■ Work instructions:
What's needed is a word-for-word retyping of the entries below, pictures omitted.

═══ Data supplied ═══

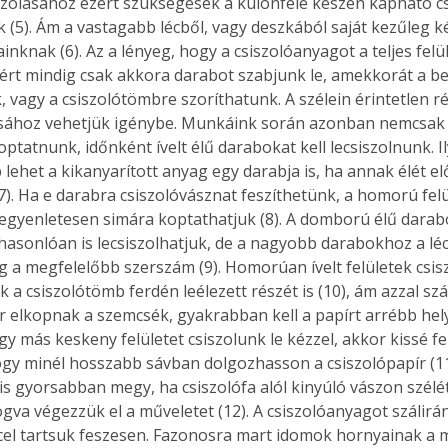
iszolásához ezért szükségesek a különféle készen kapható c
. A
(5). Ám a vastagabb lécből, vagy deszkából saját kezűleg kés
megoldás,
ainknak (6). Az a lényeg, hogy a csiszolóanyagot a teljes felü
zért mindig csak akkora darabot szabjunk le, amekkorát a b
, vagy a csiszolótömbre szoríthatunk. A szélein érintetlen r
ásához vehetjük igénybe. Munkáink során azonban nemcsak s
optatnunk, időnként ívelt élű darabokat kell lecsiszolnunk. I
 lehet a kikanyarított anyag egy darabja is, ha annak élét el
(7). Ha e darabra csiszolóvásznat feszíthetünk, a homorú felü
egyenletesen simára koptathatjuk (8). A domború élű dara
hasonlóan is lecsiszolhatjuk, de a nagyobb darabokhoz a lécr
g a megfelelőbb szerszám (9). Homorúan ívelt felületek csi
k a csiszolótömb ferdén leélezett részét is (10), ám azzal sz
 elkopnak a szemcsék, gyakrabban kell a papírt arrébb hel
agy más keskeny felületet csiszolunk le kézzel, akkor kissé fe
gy minél hosszabb sávban dolgozhasson a csiszolópapír (11)
 is gyorsabban megy, ha csiszolófa alól kinyúló vászon szélé
ogva végezzük el a műveletet (12). A csiszolóanyagot szálir
cel tartsuk feszesen. Fazonosra mart idomok hornyainak a m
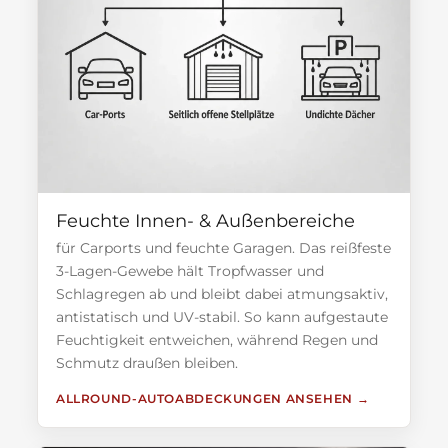
Feuchte Innen- & Außenbereiche
für Carports und feuchte Garagen. Das reißfeste
3-Lagen-Gewebe hält Tropfwasser und
Schlagregen ab und bleibt dabei atmungsaktiv,
antistatisch und UV-stabil. So kann aufgestaute
Feuchtigkeit entweichen, während Regen und
Schmutz draußen bleiben.
ALLROUND-AUTOABDECKUNGEN ANSEHEN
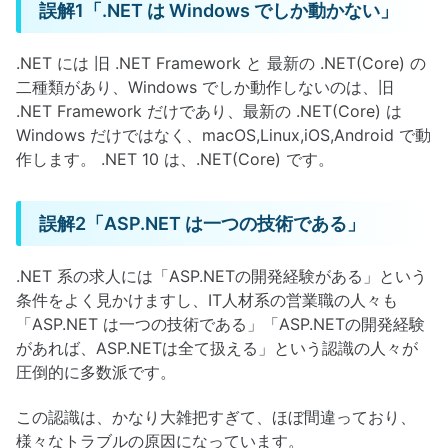
誤解1「.NET は Windows でしか動かない」
.NET には 旧 .NET Framework と 最新の .NET(Core) の
二種類があり、Windows でしか動作しないのは、旧
.NET Framework だけであり、最新の .NET(Core) は
Windows だけではなく、macOS,Linux,iOS,Android で動
作します。 .NET 10 は、.NET(Core) です。
誤解2「ASP.NET は一つの技術である」
.NET 系の求人には「ASP.NETの開発経験がある」という
条件をよく見かけますし、IT人材系の営業職の人々も
「ASP.NET は一つの技術である」「ASP.NETの開発経験
があれば、ASP.NETは全て扱える」という認識の人々が
圧倒的に多数派です。
この認識は、かなり大雑把すぎて、ほぼ間違っており、
様々なトラブルの原因になっています。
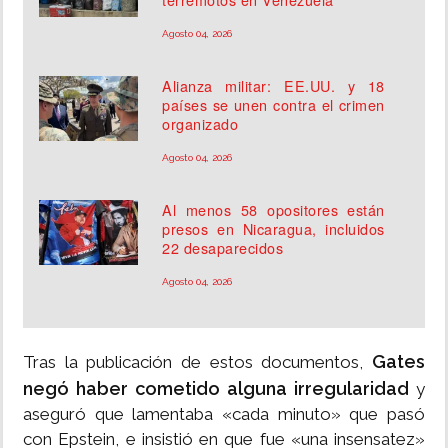
Agosto 04, 2026
Alianza militar: EE.UU. y 18
países se unen contra el crimen
organizado
Agosto 04, 2026
Al menos 58 opositores están
presos en Nicaragua, incluidos
22 desaparecidos
Agosto 04, 2026
Gates
Tras la publicación de estos documentos,
negó haber cometido alguna irregularidad
y
aseguró que lamentaba «cada minuto» que pasó
con Epstein, e insistió en que fue «una insensatez»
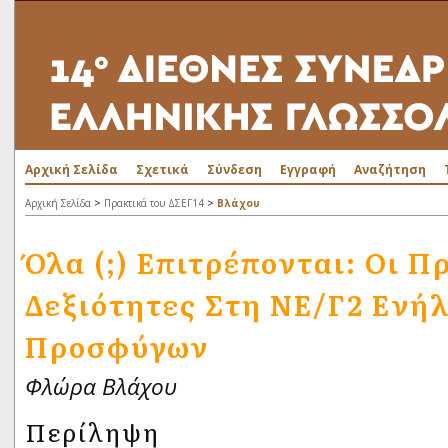
Αρχική Σελίδα
Σχετικά
Σύνδεση
Εγγραφή
Αναζήτηση
>
>
Αρχική Σελίδα
Πρακτικά του ΔΣΕΓ14
Βλάχου
Όλα (;) Επιτρέπονται: Οι 
Δεξιότητες Στη ΝΕ/Γ2 Ενή
Προσφύγων
Φλώρα Βλάχου
Περίληψη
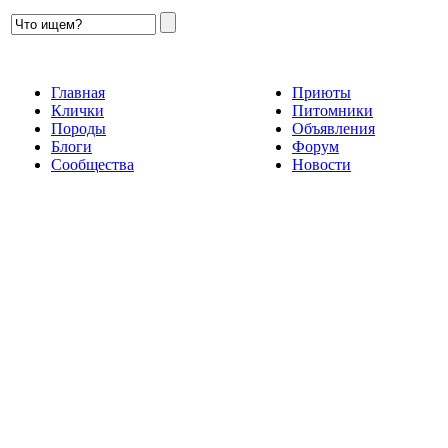
Главная
Приюты
Клички
Питомники
Породы
Объявления
Блоги
Форум
Сообщества
Новости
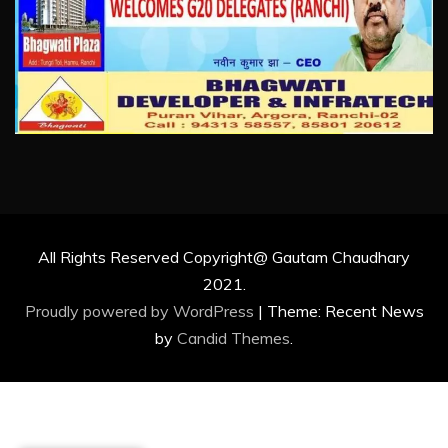
All Rights Reserved Copyright@ Gautam Chaudhary
2021.
Proudly powered by WordPress
|
Theme: Recent News
by
Candid Themes
.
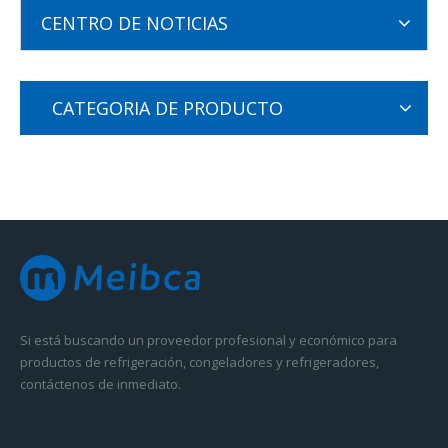
CENTRO DE NOTICIAS
CATEGORIA DE PRODUCTO
Si está buscando un proveedor profesional y económico para
productos de refrigeración, congeladores y refrigeradores,
contáctenos de inmediato.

═══

■ Finished exercise:
iszolásához ezért szükségesek a különféle készen kapható c
. A
(5). Ám a vastagabb lécből, vagy deszkából saját kezűleg kés
megoldás,
ainknak (6). Az a lényeg, hogy a csiszolóanyagot a teljes felü
zért mindig csak akkora darabot szabjunk le, amekkorát a b
, vagy a csiszolótömbre szoríthatunk. A szélein érintetlen r
ásához vehetjük igénybe. Munkáink során azonban nemcsak s
optatnunk, időnként ívelt élű darabokat kell lecsiszolnunk. I
 lehet a kikanyarított anyag egy darabja is, ha annak élét el
(7). Ha e darabra csiszolóvásznat feszíthetünk, a homorú felü
egyenletesen simára koptathatjuk (8). A domború élű dara
hasonlóan is lecsiszolhatjuk, de a nagyobb darabokhoz a lécr
g a megfelelőbb szerszám (9). Homorúan ívelt felületek csi
k a csiszolótömb ferdén leélezett részét is (10), ám azzal sz
 elkopnak a szemcsék, gyakrabban kell a papírt arrébb hel
agy más keskeny felületet csiszolunk le kézzel, akkor kissé fe
gy minél hosszabb sávban dolgozhasson a csiszolópapír (11)
 is gyorsabban megy, ha csiszolófa alól kinyúló vászon szélé
ogva végezzük el a műveletet (12). A csiszolóanyagot szálir
cel tartsuk feszesen. Fazonosra mart idomok hornyainak a m
Feuchte Innen- & Außenbereiche
für Carports und feuchte Garagen. Das reißfeste
3-Lagen-Gewebe hält Tropfwasser und
Schlagregen ab und bleibt dabei atmungsaktiv,
antistatisch und UV-stabil. So kann aufgestaute
Feuchtigkeit entweichen, während Regen und
Schmutz draußen bleiben.
ALLROUND-AUTOABDECKUNGEN ANSEHEN
誤解1「.NET は Windows でしか動かない」
.NET には 旧 .NET Framework と 最新の .NET(Core) の
二種類があり、Windows でしか動作しないのは、旧
.NET Framework だけであり、最新の .NET(Core) は
Windows だけではなく、macOS,Linux,iOS,Android で動
作します。 .NET 10 は、.NET(Core) です。
誤解2「ASP.NET は一つの技術である」
.NET 系の求人には「ASP.NETの開発経験がある」という
条件をよく見かけますし、IT人材系の営業職の人々も
「ASP.NET は一つの技術である」「ASP.NETの開発経験
があれば、ASP.NETは全て扱える」という認識の人々が
圧倒的に多数派です。
この認識は、かなり大雑把すぎて、ほぼ間違っており、
様々なトラブルの原因になっています。
Agosto 04, 2026
Alianza militar: EE.UU. y 18
países se unen contra el crimen
organizado
Agosto 04, 2026
Al menos 58 opositores están
presos en Nicaragua, incluidos
22 desaparecidos
Agosto 04, 2026
Gates
Tras la publicación de estos documentos,
negó haber cometido alguna irregularidad
y
aseguró que lamentaba «cada minuto» que pasó
con Epstein, e insistió en que fue «una insensatez»
Αρχική Σελίδα
Σχετικά
Σύνδεση
Εγγραφή
Αναζήτηση
>
>
Αρχική Σελίδα
Πρακτικά του ΔΣΕΓ14
Βλάχου
Όλα (;) Επιτρέπονται: Οι 
Δεξιότητες Στη ΝΕ/Γ2 Ενή
Προσφύγων
Φλώρα Βλάχου
Περίληψη
Главная
Приюты
Клички
Питомники
Породы
Объявления
Блоги
Форум
Сообщества
Новости
All Rights Reserved Copyright@ Gautam Chaudhary
2021.
Proudly powered by WordPress
|
Theme: Recent News
by
Candid Themes
.
CENTRO DE NOTICIAS
CATEGORIA DE PRODUCTO
Si está buscando un proveedor profesional y económico para
productos de refrigeración, congeladores y refrigeradores,
contáctenos de inmediato.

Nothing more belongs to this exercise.